Data to examine:

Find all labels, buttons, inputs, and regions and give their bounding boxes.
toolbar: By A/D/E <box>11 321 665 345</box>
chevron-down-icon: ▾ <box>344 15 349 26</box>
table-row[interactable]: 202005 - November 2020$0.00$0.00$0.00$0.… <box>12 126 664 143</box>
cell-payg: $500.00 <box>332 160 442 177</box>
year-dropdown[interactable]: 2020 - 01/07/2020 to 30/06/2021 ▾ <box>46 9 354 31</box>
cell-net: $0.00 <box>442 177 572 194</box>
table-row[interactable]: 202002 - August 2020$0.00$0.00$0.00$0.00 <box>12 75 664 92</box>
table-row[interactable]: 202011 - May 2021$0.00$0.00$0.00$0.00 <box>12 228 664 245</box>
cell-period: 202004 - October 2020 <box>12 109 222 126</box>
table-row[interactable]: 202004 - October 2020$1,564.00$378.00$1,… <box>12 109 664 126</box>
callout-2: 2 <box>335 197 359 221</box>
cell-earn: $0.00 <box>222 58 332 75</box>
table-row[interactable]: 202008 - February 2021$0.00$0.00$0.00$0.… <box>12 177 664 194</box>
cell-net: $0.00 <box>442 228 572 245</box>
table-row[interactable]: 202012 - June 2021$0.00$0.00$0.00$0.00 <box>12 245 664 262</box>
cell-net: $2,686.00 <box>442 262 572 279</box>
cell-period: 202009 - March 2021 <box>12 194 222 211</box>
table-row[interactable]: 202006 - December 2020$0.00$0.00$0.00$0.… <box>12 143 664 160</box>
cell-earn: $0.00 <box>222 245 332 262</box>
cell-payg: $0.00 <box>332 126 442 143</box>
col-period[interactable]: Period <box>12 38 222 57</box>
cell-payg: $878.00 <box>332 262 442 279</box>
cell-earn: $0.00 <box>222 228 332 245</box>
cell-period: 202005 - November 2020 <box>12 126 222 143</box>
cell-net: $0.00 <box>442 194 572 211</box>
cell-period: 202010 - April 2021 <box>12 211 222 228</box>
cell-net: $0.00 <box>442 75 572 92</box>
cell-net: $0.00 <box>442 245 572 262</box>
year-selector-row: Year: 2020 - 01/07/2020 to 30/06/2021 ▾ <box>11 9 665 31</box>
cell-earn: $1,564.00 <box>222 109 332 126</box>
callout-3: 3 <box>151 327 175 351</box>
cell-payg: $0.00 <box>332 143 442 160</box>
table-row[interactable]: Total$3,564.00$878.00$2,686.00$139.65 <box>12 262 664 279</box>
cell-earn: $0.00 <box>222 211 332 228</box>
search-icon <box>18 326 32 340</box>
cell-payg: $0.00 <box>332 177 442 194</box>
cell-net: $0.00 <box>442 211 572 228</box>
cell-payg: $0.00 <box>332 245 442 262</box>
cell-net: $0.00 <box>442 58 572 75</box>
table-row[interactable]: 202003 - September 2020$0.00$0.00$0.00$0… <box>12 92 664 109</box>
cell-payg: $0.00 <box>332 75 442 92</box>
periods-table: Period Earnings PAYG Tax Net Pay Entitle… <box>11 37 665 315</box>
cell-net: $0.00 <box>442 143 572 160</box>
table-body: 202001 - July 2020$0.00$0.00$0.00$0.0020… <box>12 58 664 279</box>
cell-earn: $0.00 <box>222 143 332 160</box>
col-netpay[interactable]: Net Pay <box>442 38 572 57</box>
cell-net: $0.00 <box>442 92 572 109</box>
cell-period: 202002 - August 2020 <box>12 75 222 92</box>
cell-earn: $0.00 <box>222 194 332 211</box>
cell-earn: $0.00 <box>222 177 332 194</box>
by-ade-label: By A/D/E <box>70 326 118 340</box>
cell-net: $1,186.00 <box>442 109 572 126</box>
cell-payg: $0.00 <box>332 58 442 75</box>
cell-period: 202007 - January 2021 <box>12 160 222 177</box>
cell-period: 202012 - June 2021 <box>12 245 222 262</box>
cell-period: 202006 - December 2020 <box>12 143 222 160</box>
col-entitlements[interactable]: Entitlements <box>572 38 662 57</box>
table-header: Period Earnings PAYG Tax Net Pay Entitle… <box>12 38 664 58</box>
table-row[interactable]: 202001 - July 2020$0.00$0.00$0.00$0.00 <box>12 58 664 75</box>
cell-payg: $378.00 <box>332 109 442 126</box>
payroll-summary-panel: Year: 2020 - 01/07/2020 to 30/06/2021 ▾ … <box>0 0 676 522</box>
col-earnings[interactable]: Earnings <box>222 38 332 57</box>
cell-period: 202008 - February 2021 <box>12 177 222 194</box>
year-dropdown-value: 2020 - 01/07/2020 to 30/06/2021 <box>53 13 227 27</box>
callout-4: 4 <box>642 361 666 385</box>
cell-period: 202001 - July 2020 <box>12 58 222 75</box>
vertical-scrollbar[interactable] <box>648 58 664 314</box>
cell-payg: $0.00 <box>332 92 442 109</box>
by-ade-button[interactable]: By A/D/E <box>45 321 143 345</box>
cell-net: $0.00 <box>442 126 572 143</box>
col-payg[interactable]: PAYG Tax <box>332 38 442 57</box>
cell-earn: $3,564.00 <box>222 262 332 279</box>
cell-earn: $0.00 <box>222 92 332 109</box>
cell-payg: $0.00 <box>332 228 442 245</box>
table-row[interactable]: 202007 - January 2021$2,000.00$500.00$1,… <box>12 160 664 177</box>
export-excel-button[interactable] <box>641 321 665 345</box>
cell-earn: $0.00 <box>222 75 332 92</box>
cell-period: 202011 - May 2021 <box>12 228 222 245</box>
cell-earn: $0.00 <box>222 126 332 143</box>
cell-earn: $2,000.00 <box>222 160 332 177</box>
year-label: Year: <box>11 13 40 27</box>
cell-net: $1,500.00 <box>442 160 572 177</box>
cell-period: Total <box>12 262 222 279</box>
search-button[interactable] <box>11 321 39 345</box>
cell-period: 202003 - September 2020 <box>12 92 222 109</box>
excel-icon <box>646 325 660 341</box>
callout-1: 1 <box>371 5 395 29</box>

==

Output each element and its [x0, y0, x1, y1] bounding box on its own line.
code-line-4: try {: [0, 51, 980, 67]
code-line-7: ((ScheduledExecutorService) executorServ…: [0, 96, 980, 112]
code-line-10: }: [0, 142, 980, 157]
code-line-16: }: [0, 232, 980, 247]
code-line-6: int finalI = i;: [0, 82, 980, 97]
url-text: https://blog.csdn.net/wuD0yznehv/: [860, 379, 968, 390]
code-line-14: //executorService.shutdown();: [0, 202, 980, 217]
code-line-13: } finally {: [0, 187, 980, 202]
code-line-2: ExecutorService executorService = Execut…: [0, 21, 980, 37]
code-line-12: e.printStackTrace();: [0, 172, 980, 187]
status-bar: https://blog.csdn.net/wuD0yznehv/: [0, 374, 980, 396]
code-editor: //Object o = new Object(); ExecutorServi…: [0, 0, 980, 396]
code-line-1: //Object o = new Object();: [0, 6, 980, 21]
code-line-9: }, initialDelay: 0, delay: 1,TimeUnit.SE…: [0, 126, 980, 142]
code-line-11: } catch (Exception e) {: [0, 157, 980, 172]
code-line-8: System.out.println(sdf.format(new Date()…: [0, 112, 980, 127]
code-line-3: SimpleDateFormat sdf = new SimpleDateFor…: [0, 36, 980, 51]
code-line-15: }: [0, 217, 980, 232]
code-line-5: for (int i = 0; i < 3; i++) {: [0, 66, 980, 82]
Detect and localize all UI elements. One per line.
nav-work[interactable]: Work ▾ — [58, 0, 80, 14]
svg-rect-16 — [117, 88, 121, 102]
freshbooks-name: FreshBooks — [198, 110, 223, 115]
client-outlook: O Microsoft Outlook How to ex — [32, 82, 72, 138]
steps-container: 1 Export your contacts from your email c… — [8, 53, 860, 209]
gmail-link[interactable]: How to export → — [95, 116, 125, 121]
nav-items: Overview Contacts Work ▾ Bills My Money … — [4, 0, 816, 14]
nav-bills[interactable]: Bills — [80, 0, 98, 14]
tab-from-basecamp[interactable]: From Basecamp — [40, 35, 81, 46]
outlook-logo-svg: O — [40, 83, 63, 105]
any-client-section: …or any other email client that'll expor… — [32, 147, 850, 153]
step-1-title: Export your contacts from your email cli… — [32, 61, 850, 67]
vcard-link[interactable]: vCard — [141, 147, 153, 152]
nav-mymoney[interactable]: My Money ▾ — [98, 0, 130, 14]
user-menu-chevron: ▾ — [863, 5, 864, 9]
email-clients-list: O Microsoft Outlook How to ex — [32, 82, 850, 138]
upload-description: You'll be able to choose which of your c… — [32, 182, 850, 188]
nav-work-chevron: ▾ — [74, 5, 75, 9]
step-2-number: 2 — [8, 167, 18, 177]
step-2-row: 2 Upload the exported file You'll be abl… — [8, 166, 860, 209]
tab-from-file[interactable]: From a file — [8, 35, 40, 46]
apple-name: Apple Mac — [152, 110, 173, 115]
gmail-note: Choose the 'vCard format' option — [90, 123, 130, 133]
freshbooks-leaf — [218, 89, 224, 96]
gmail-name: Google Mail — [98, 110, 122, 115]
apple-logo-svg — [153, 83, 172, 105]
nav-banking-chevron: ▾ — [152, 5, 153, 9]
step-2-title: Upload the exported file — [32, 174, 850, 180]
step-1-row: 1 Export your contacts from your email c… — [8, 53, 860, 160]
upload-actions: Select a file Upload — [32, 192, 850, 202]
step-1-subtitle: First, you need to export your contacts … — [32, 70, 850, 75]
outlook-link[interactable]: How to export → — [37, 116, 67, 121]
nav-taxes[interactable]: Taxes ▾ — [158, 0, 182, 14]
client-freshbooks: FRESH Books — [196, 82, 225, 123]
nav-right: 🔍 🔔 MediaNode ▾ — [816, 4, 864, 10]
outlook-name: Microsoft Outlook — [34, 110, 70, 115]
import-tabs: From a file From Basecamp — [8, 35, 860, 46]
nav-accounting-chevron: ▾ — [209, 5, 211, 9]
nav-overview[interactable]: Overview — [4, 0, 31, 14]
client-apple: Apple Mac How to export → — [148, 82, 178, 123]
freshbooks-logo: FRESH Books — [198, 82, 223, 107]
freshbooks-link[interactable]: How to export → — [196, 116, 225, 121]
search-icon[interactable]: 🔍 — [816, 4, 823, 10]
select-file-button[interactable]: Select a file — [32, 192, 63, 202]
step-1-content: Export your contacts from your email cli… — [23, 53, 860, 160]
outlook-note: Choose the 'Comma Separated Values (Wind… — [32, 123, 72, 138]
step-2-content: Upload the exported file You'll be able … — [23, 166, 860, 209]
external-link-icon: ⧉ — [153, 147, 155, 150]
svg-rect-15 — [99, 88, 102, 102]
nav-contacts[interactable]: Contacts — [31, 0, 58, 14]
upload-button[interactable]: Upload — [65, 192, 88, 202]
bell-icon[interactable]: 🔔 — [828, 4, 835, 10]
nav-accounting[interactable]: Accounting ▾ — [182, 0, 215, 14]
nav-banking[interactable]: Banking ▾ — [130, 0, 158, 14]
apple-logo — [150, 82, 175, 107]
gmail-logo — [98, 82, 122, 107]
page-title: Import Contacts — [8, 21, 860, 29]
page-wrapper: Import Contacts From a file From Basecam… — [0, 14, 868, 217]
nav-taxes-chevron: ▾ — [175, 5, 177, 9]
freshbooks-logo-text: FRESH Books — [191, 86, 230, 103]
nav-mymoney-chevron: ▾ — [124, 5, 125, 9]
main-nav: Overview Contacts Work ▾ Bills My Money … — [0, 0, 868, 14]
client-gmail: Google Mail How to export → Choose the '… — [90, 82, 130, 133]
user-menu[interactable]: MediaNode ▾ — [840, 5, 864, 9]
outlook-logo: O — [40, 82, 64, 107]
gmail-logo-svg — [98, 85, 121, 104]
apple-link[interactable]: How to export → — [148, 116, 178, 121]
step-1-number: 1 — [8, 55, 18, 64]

To do: Compute the number of lines in the entries above that hold the word "text"; the answer must contain nothing else.

Problem solution: 2